There are multiple senses of "correct" you may want to invoke.
A) - good predictions. If by "correct" you mean "has useful predictions", than cross validation (or better: validation on new external data), using a proper scoring rule is probably the way to go. A good proper scoring rule is the log predictive density - this is what is implemented in the loo
package which provides ways to approximate leave-one-out cross-validation in an efficient manner. See also A. Vehtari's excellent Cross validation FAQ
Often it also makes sense to evaluate predictions by a scoring rule derived from your application (e.g. in business contexts you may want to try to evaluate the dollar cost/benefit of predictions).

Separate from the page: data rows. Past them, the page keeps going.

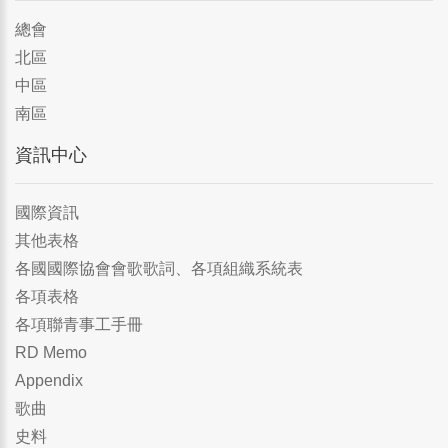
總會
北區
中區
南區
資訊中心
國際資訊
其他表格
各國國際協會會歌歌詞、各項組織系統表
各項表格
各項聯青事工手冊
RD Memo
Appendix
歌曲
史料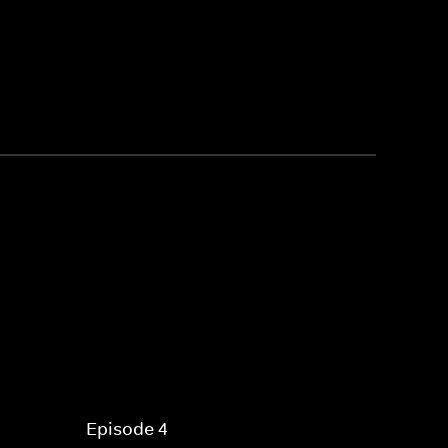
Episode 4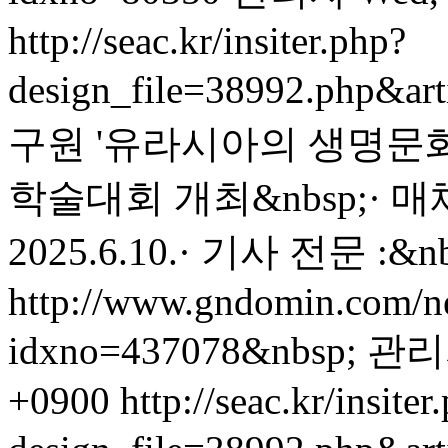
http://seac.kr/insiter.php?
design_file=38992.php&ar
구원 '유라시아의 생명문
학술대회 개최&nbsp;· 매
2025.6.10.· 기사 전문 :&nb
http://www.gndomin.com/ne
idxno=437078&nbsp;
관리
+0900
http://seac.kr/insiter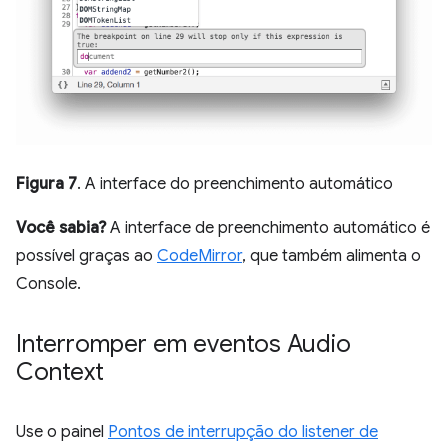
Figura 7
. A interface do preenchimento automático
Você sabia?
A interface de preenchimento automático é
possível graças ao
CodeMirror
, que também alimenta o
Console.
Interromper em eventos Audio
Context
Use o painel
Pontos de interrupção do listener de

B) - matches data. If by "correct" you mean "matches the true data-generating process", then posterior predictive checks (PPC) are a good way to go. Note that in practice PPCs are almost exclusively used with samples, so there should be no problem. You just take the samples of a quantity from your posterior and compare this distribution to the observed value of the quantity. If the observed value is extreme in respect to the posterior, it signals a problem.
See the section on PPCs in the Bayesian workflow preprint for some simple examples and some context (full disclosure, I am a co-author). The bayesplot
package has further examples in their vignette on PPC.
C) correct computation. If by "correct" you mean "the computed posterior matches the theoretical posterior for the given model", then a strong (but computationally expensive) check is provided by simulation-based calibration checking (SBC, see Modrák et al., Bayesian analysis for a recent take on this, disclosure: I am the author). Checking prediction calibration (e.g. that 95% posterior credible interval contains the true value in 95% of the cases) can be understood as a special case of SBC - happy to elaborate more if that's what you are interested in. The linked paper surveys other possibilities. Since it was written, some closely related checks/extensions by Lemos et al. 2023, Yao & Domke 2023 came out.
Note that all of the three senses of "correct" are largely independent and one does not imply any of the others, i.e. your model may satisfy any arbitrary subset of those conditions.